Up to now it has been a long-distance chat via Skype, FaceBook, Google and Twitter.
Tommaso was waiting for us at the railway station.
He’s also a member of Blue Suitcase.
He lives and studies in Bologna but is from L’Aquila.
He’ll be our guide.
And he’s organised with the firemen our visit to the
Red Zone, which in effect means the entire town centre.
Apart from 700 metres of the main street
which have been reopened, though still lined
with safety fencing, the town centre of L’Aquila
with its 800 years of history is one
huge, eerie, shocking Red Zone.
Safety fencing and scaffolding, all along the main street.
The safety fencing, put up to prevent injury from falling masonry, now also
serves as a message board for those whose voices are no longer heard.
Bits of paper, banners, bed-sheets all say the same thing:
"Give our town back to us!"
"We’re not going to let it die."
One section focuses on RAI 1 News, accusing it of censorship in not even mentioning the demonstration
on 16 June by 20,000 citizens of L’Aquila to bring attention to their plight, followed by a blockade of the A24 motorway by 5,000 of them.
A visit to the Red Zone is more revealing than 1,000 photos could ever be.
You need to see it to understand.
This wasn’t simply an earthquake, this was a tragedy which destroyed an entire community
The extent of the devastation here isn’t fully understood by the rest of the country.
It was absolutely terrifying!
Walking though the squares and along the streets and alleyways with scaffolding everywhere you feel part of an open-air museum
and wonder if the town will ever be rebuilt.
Fifteen months after the earthquake the reconstruction hasn’t even begun.
There is no sign of any activity anywhere.
Everything seems locked in time at 03.22 of 06 April 2009 when the earthquake struck.
But the citizens aren’t giving in.
They’ve set up a permanent meeting place in a central square
to put pressure on the government and local authorities to act.
"This is a beautiful town and we want to rebuild it...
... Just tell us when we can start."
A café and shop have reopened but commercial activity has effectively ceased.

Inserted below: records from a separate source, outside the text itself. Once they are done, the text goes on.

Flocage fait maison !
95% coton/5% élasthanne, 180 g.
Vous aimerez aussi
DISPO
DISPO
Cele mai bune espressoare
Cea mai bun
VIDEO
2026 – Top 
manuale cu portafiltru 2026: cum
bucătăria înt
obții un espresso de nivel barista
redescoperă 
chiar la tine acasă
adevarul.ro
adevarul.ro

The town centre is home to soldiers, firemen and Ringo and his friends,
the abandoned dogs who follow the firemen whenever they make a tour of the Red Zone.
We speak with the people we meet, we try to understand
how they feel and what’s happening.
They’re respectable people, not extremists.

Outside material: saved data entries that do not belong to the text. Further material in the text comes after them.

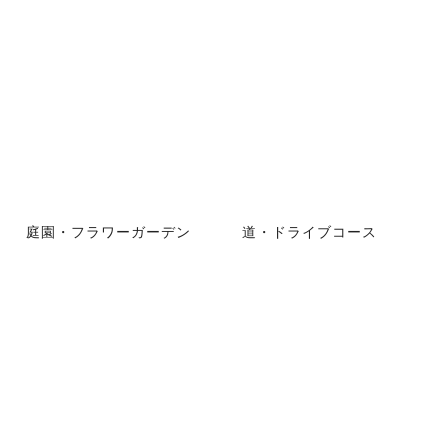
庭園・フラワーガーデン
道・ドライブコース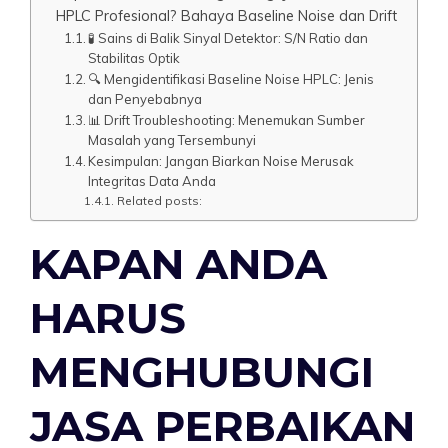
HPLC Profesional? Bahaya Baseline Noise dan Drift
🧪 Sains di Balik Sinyal Detektor: S/N Ratio dan
Stabilitas Optik
🔍 Mengidentifikasi Baseline Noise HPLC: Jenis
dan Penyebabnya
📊 Drift Troubleshooting: Menemukan Sumber
Masalah yang Tersembunyi
Kesimpulan: Jangan Biarkan Noise Merusak
Integritas Data Anda
Related posts:
KAPAN ANDA
HARUS
MENGHUBUNGI
JASA PERBAIKAN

They just want to rebuild their town.
They were grateful for the rapid emergency response to the earthquake but since then it’s been abandonment and chaos.
"White T-shirts which are meant to represent the fairytales of L’Aquila,
the fairytales put together by someone who made the whole country believe that everything here is going well
that everything here is OK, that we are ungrateful.
But we’re still crying over our our dead, our friends and destroyed homes, relatives killed.
We’re just normal people.
We’re furious, we’re like a volcano that is about to explode.
And this from a citizen over 60 years of age who has always voted for centrist parties, a moderate.
This is what our political representatives need to understand
Nobody seems to know how much money is available for the reconstruction, or even if and how they’ll be able to rebuild their homes.
There is no official reconstruction plan.
Tax payment deadlines for local citizens and commercial activities have been put back
rather than waived the economy is on its knees, there’s no work.
It’s now been 15 months without any income because we run
a business and we haven’t had any help from the State.
We received only 2,400 euros for the first three months and then we were abandoned.
We need to get the economy moving because
if you give me a house and I haven’t got a job
what am I supposed to do with the house?
This is what’s important: work is vital.
L’Aquila has problems of work because 800 businesses and shops have not reopened.
Lots of people worked in these businesses and shops: three to four thousand people.
Leaving aside the accusations and recriminations, the key issue is what can be done now to help the citizens of L’Aquila.
But how can they be helped if first the facts don’t emerge?
Without political point-scoring by either side.
Democracy without truth isn’t possible.
Let’s start from here.
Let’s start by demanding the truth about L’Aquila.